West received an entire tube of Tolt. on day one, four, seven, ten, seventeen, twenty four, thirty one, and thirty eight. Within a week we noticed incredible improvement. His coat started to come back, and he was putting weight back on. He completed treatment, and myself, my vet, and my barn owner felt that it was enough. We stopped treating, and if West relapsed, we would go ahead with the Marquis.
So far – so good! West bounced back quickly and stronger than before. Along with medication, I started West on HG Super Weight Gain and Vitamin E, which is recommended for horses with EPM. The combination of the three completely transformed him back into the handsome, flashy horse that he is.
After treatment was over, West was cleared to begin light workouts – lunging and tack walks. After several weeks of that, he was able to go back to normal work under saddle, with heavy focus on building up his topline.
As a result of the disease, West did have to be retired from jumping. Well, he didn’t necessarily “have” to be retired, but both me and my vets thought it would be best. Often times, horses with EPM show lasting symptoms even after treatment. West is still tripping – not like he was when he was sick, but he might trip once or twice per week now. I don’t want that trip to be coming down from a 3’6 oxer. It just isn’t worth it, for either of us. I felt that even before his diagnosis, West was trying to tell us that he was finished. A horse only has so many jumps in them.
Looking back, all of the little symptoms make complete sense. His coat was disgusting because he was sick and unhealthy. His topline diminished because the disease was targeting his spinal column. He was losing weight because he was sick and had a compromised immune system. His feet were falling apart because his body was weak. He was a nightmare for the farrier because he was miserable. He performed poorly under saddle because he was in pain. He showed bizarre sweat marks because that is a little known symptom of the disease.
West still plays over small jumps at home, but as far as his jumping career, that is over.

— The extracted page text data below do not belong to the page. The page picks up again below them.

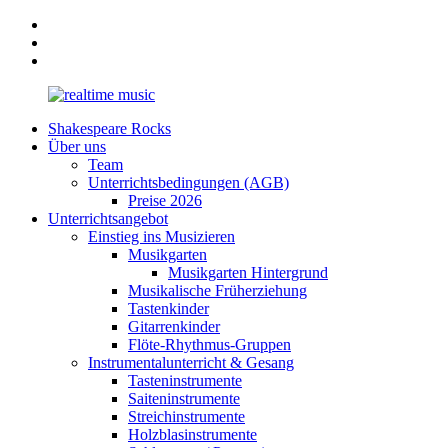
Zum
Facebook
Inhalt
Instagram
springen
YouTube
Shakespeare Rocks
realtime
Musikunterricht
Über uns
music
für
Team
ALLE!
Unterrichtsbedingungen (AGB)
Preise 2026
Unterrichtsangebot
Einstieg ins Musizieren
Musikgarten
Musikgarten Hintergrund
Musikalische Früherziehung
Tastenkinder
Gitarrenkinder
Flöte-Rhythmus-Gruppen
Instrumentalunterricht & Gesang
Tasteninstrumente
Saiteninstrumente
Streichinstrumente
Holzblasinstrumente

He is now a full time dressage king – and loving it. It has been almost eight months since he was diagnosed and treated, and he is doing fabulous.
I’m so so thankful that we caught his symptoms early. I fear what could have been had we not. His treatment went smoothly, and he has remained healthy since. EPM is such a hard thing as a horse owner, but thanks to developing medicine and technology – it is no longer the end of the world!